Gabriel Attal, faisant le compte rendu du Conseil des ministres du 9 juin 2021 dit : « Puisque je parle des armes contre l’épidémie, aujourd’hui une nouvelle se met en place : le pass sanitaire. Le pass sanitaire c’est la liberté. C’est la capacité à aller dans de grands rassemblements sportifs et culturels avec un certificat de vaccination ou un test négatif. C’est ce qui permet à toute la vie de reprendre. » S’il s’agissait d’une intervention spontanée dans le cadre d’une interview, on pourrait hésiter entre un élément de langage préparé ou une simple bourde. Mais il s’agit d’un compte rendu officiel, préparé mot par mot, et c’est donc bien le résultat d’une pensée de communicants aguerris qui pose cette invraisemblable équivalence.

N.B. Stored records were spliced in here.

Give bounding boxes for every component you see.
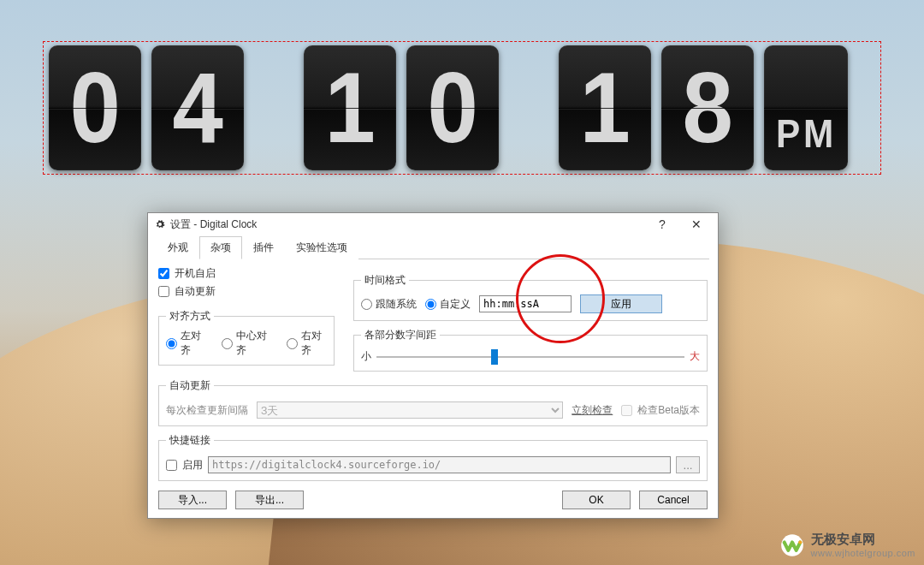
timefmt-legend: 时间格式 (361, 273, 409, 288)
align-group: 对齐方式 左对齐 中心对齐 右对齐 (158, 309, 335, 366)
spacing-small-label: 小 (361, 349, 371, 364)
ok-button[interactable]: OK (562, 491, 631, 509)
clock-ampm: PM (764, 45, 848, 170)
gear-icon (155, 219, 165, 229)
autoupdate-checkbox[interactable]: 自动更新 (158, 284, 335, 299)
shortcut-group: 快捷链接 启用 ... (158, 433, 708, 481)
spacing-slider[interactable] (376, 356, 684, 358)
align-left-radio[interactable]: 左对齐 (166, 329, 206, 358)
tab-experimental[interactable]: 实验性选项 (285, 236, 358, 259)
cancel-button[interactable]: Cancel (639, 491, 708, 509)
clock-digit-min-tens: 1 (304, 45, 396, 170)
import-button[interactable]: 导入... (158, 491, 227, 509)
watermark-logo-icon (780, 533, 804, 557)
shortcut-browse-button[interactable]: ... (676, 456, 700, 473)
timefmt-input[interactable] (479, 295, 572, 312)
align-center-radio[interactable]: 中心对齐 (222, 329, 271, 358)
spacing-group: 各部分数字间距 小 大 (353, 328, 708, 372)
interval-select[interactable]: 3天 (257, 401, 563, 419)
shortcut-url-input[interactable] (208, 456, 671, 473)
help-button[interactable]: ? (646, 214, 678, 235)
clock-digit-min-ones: 0 (406, 45, 499, 170)
clock-digit-sec-ones: 8 (661, 45, 754, 170)
autostart-checkbox[interactable]: 开机自启 (158, 266, 335, 281)
dialog-title: 设置 - Digital Clock (170, 217, 646, 232)
svg-point-1 (798, 540, 802, 544)
settings-dialog: 设置 - Digital Clock ? ✕ 外观 杂项 插件 实验性选项 开机… (147, 212, 719, 519)
check-now-link[interactable]: 立刻检查 (572, 403, 613, 418)
clock-digit-hour-ones: 4 (151, 45, 244, 170)
spacing-legend: 各部分数字间距 (361, 328, 440, 342)
flip-clock[interactable]: 0 4 1 0 1 8 PM (43, 41, 881, 175)
timefmt-follow-radio[interactable]: 跟随系统 (361, 297, 417, 312)
shortcut-enable-checkbox[interactable]: 启用 (166, 458, 203, 473)
beta-checkbox[interactable]: 检查Beta版本 (621, 403, 700, 418)
tab-misc[interactable]: 杂项 (199, 236, 242, 259)
tab-bar: 外观 杂项 插件 实验性选项 (157, 235, 709, 259)
align-right-radio[interactable]: 右对齐 (287, 329, 327, 358)
clock-digit-hour-tens: 0 (49, 45, 141, 170)
clock-digit-sec-tens: 1 (559, 45, 651, 170)
dialog-footer: 导入... 导出... OK Cancel (148, 482, 718, 518)
watermark-domain: www.wjhotelgroup.com (811, 548, 916, 558)
watermark-brand: 无极安卓网 (811, 532, 916, 548)
align-legend: 对齐方式 (166, 309, 214, 324)
timefmt-group: 时间格式 跟随系统 自定义 应用 (353, 273, 708, 321)
timefmt-custom-radio[interactable]: 自定义 (425, 297, 471, 312)
autoupdate-legend: 自动更新 (166, 378, 214, 393)
spacing-large-label: 大 (690, 349, 700, 364)
close-button[interactable]: ✕ (680, 214, 713, 235)
autoupdate-group: 自动更新 每次检查更新间隔 3天 立刻检查 检查Beta版本 (158, 378, 708, 426)
interval-label: 每次检查更新间隔 (166, 403, 248, 418)
watermark: 无极安卓网 www.wjhotelgroup.com (780, 532, 916, 558)
shortcut-legend: 快捷链接 (166, 433, 214, 448)
apply-button[interactable]: 应用 (580, 294, 662, 313)
tab-appearance[interactable]: 外观 (157, 236, 199, 259)
export-button[interactable]: 导出... (235, 491, 304, 509)
tab-plugins[interactable]: 插件 (242, 236, 285, 259)
titlebar[interactable]: 设置 - Digital Clock ? ✕ (148, 213, 718, 235)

Il y a plusieurs interprétations possibles de cette farce. La plus innocente est de penser qu’il y a juste une approche légaliste de la liberté définie comme une capacité, puisque ce terme de « capacité » vient juste en suivant dans la bouche de Gabriel Attal. Effectivement la liberté d’un citoyen est une capacité juridique, une aptitude à être titulaire de droits et à les exercer. En ce sens, la détention d’un titre valant moyen d’accès à un rassemblement permet de garantir un droit posé par la nouvelle législation sanitaire (loi n° 2021-689 du 31 mai 2021 relative à la gestion de la sortie de crise sanitaire). Cette interprétation résiste un peu plus mal à la suite de la phrase : « C’est ce qui permet à toute la vie de reprendre ». Car alors le titre en question ne se borne plus à donner accès au droit auquel il se rapporte mais à toute la vie. Il faut donc convenir que le mot « liberté » visait bien le concept philosophique et non pas la capacité juridique.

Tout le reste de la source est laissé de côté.